General information
- Type: Reconnaissance seaplane
- Manufacturer: Aichi Kokuki
- Primary user: Imperial Japanese Navy
- Number built: ~4

History
- First flight: 1925

= Aichi Experimental Type 15-Ko Reconnaissance Seaplane (Mi-go) =

1920s Japanese reconnaissance seaplane

The Aichi Experimental Type 15-Ko Reconnaissance Seaplane (Mi-go) was a prototype reconnaissance seaplane built by Aichi in the mid-1920s.

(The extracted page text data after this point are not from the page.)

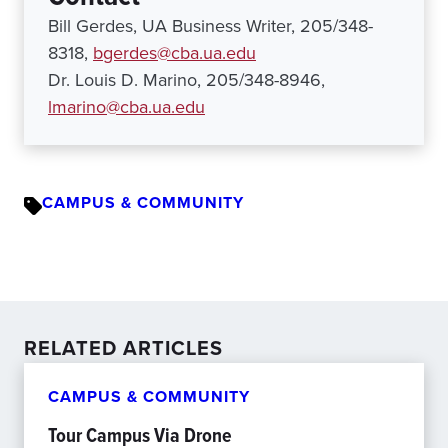
Bill Gerdes, UA Business Writer, 205/348-
8318,
bgerdes@cba.ua.edu
Dr. Louis D. Marino, 205/348-8946,
lmarino@cba.ua.edu
CAMPUS & COMMUNITY
RELATED ARTICLES
CAMPUS & COMMUNITY
Tour Campus Via Drone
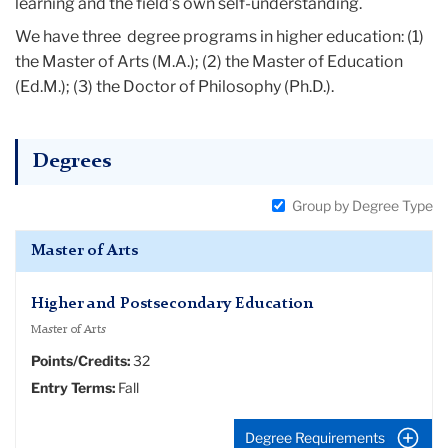
learning and the field’s own self-understanding.
We have three degree programs in higher education: (1)
the Master of Arts (M.A.); (2) the Master of Education
(Ed.M.); (3) the Doctor of Philosophy (Ph.D.).
Degrees
Group by Degree Type
Master of Arts
Higher and Postsecondary Education
Master of Arts
Points/Credits:
32
Entry Terms:
Fall
Degree Requirements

==Design and development==
The Mi-Go was built in response to an Imperial Japanese Navy (IJN) requirement for a reconnaissance seaplane to replace the Hansa-Brandenburg W.33 in IJN service. The W.33 had been acquired by the IJN in 1922 but was unpopular with crews due to poor handling and limited visibility afloat. The Mi-Go differed from the W.33 in having floats connected to the wings, a wooden airframe, fabric covered wings, and much lighter weight. Four prototypes of the Mi-Go were built; tests of which showed it to be longitudinally unstable in flight, although the first prototype used Dornier bench-type aileron balances, and the IJN selected the rival Nakajima Type 15 Reconnaissance Seaplane (E2N) for production instead.